(TASK ITEM):
Please copy exactly the lines that begin with the one containing "osts Recentes" and end with the last line of the entries.
BEGIN EXTRACTED INFORMATION
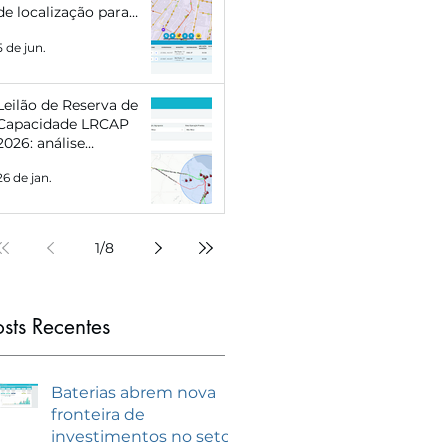
de localização para
Eletropostos e Geração
5 de jun.
Distribuída
Leilão de Reserva de
Capacidade LRCAP
2026: análise
estratégica e como se
26 de jan.
preparar com
inteligência de
mercado
1
/
8
osts Recentes
Baterias abrem nova
fronteira de
investimentos no setor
END EXTRACTED INFORMATION
(EXERCISE ANSWER):
osts Recentes
Baterias abrem nova
fronteira de
investimentos no setor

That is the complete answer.